Ennahda released a statement condemning the attacks today, denouncing "a tiny but poisonous fringe of society … which has wrongly interpreted the Islamic faith and wishes to destroy Tunisia's progress."

Since the Bardo Museum attack, Tunisia's government has repeatedly promised to increase security. Yet the Tunisian-Libyan border remains porous to a fault—the Bardo gunmen both trained in Libya before executing their attack. Two proposed laws addressing security are under debate, one a counterterrorism law that would provide support for terrorism victims, such as free health and legal care, but would also permit extended incommunicado detention, weaken due process guarantees for people charged with terrorism offenses, and allow the death penalty. The other is a bill that would criminalize "denigration" of security forces, allow lengthy imprisonment for anyone leaking a "national security secret," and allows police to kill without penalty if repelling an attack on their homes, objects, and vehicles.

Many Tunisians and civil society organizations dispute both laws, saying they give too much power to security forces without sufficient accountability—a security-for-civil liberties trade-off too reminiscent of Ben Ali's old police regime.

Meanwhile, Tunisia's economic problems continue to fester. Corruption remains unaddressed, especially within the oil and gas sector; unemployment is rising; and frequent labor unrest shows Tunisians' discontent, even as it cripples productivity and economic output.

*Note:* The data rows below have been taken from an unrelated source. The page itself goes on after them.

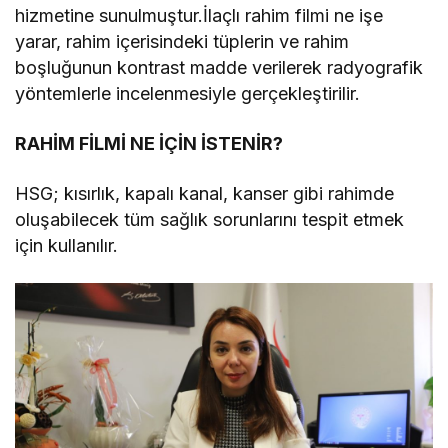
hizmetine sunulmuştur.İlaçlı rahim filmi ne işe
yarar, rahim içerisindeki tüplerin ve rahim
boşluğunun kontrast madde verilerek radyografik
yöntemlerle incelenmesiyle gerçekleştirilir.
RAHİM FİLMİ NE İÇİN İSTENİR?
HSG; kısırlık, kapalı kanal, kanser gibi rahimde
oluşabilecek tüm sağlık sorunlarını tespit etmek
için kullanılır.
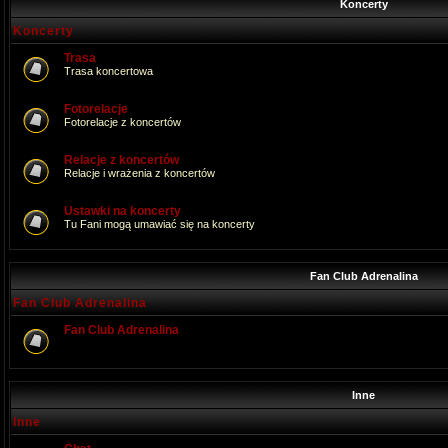
Koncerty
Koncerty
Trasa
Trasa koncertowa
Fotorelacje
Fotorelacje z koncertów
Relacje z koncertów
Relacje i wrażenia z koncertów
Ustawki na koncerty
Tu Fani mogą umawiać się na koncerty
Fan Club Adrenalina
Fan Club Adrenalina
Fan Club Adrenalina
Inne
Inne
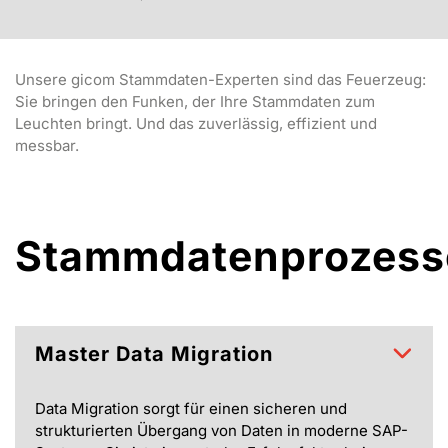
Unsere gicom Stammdaten-Experten sind das Feuerzeug:
Sie bringen den Funken, der Ihre Stammdaten zum
Leuchten bringt. Und das zuverlässig, effizient und
messbar.
Stammdatenprozess
Master Data Migration
Data Migration sorgt für einen sicheren und
strukturierten Übergang von Daten in moderne SAP-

The last two attacks seem likely to strangle European tourism, leading Tourism Minister Salma Loumi to call today's assault a "catastrophe" of both human life and for Tunisia's economy.

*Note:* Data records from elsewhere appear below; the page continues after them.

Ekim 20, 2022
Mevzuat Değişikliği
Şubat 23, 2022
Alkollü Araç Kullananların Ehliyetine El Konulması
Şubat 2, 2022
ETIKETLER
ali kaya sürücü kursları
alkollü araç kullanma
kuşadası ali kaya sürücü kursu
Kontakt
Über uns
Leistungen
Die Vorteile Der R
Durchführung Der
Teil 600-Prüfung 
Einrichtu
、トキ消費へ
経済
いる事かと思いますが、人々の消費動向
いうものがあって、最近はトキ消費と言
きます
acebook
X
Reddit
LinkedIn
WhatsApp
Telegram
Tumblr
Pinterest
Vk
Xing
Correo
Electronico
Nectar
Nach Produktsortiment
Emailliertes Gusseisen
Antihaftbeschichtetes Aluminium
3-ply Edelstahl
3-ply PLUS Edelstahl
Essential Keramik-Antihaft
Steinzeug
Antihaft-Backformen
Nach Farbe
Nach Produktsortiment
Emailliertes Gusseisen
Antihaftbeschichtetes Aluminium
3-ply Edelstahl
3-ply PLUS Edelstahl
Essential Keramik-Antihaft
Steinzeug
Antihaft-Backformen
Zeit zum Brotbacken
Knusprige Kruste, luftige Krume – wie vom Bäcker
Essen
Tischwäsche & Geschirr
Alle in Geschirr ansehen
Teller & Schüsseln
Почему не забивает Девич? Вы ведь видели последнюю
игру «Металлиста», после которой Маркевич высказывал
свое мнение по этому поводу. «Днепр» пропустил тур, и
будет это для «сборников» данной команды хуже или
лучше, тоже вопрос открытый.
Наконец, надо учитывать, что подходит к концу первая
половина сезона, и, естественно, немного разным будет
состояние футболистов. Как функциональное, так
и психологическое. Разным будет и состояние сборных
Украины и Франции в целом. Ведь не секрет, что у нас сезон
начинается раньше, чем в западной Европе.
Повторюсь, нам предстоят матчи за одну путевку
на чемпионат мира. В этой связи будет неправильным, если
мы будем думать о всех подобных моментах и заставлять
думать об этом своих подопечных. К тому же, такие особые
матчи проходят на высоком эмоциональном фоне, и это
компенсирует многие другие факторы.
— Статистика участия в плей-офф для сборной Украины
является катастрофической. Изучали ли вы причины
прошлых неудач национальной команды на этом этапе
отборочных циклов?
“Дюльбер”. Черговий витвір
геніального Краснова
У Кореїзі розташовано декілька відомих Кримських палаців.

Tunisian youth have suffered the most from their country's economic crisis, and some speculate that marginalization and unemployment contribute to the outbreaks of violence there. The country's unemployment rate has dropped since the revolution, from 18.3 percent in 2011 to 15.2 percent now, but it remains 40 percent among youth. The assailant today and those at the Bardo Museum attack, notably, were in their early 20s. Yet Tunisia's extremist youth cannot all be driven by economic woes, especially as their profiles include successful rappers, soccer players, and many from stable backgrounds without financial trouble.

The state response to extremism has focused mostly on security and increased military aid from allies like France and the United States. Government control of the religious sphere is tightening, as the Ministry of Religious Affairs cracks down on unregistered mosques and requires imams to keep their preaching within approved boundaries. Many mosques, however, remain out of government control — including the one Yacoubi attended, according to local media. While military aid bolsters Tunisia's ability to respond to extremist attacks, the state lacks sufficient understanding of the motives behind radicalization and has made only minimal movement on economic reform.

For the shell-shocked victims at the Imperial Marhaba, such reforms will now come too late. In the hotel lobby, one British woman sat in tears, watching as journalists, hotel staff, and other tourists ran across the room. She'd seen her husband shot and killed, but didn't know where his body was. Now she waited for her son to pack their bags upstairs. They'd been on summer vacation, visiting Tunisia for the first time.

"The killer was just a boy. Same age as my son," she said. "Everything is changed."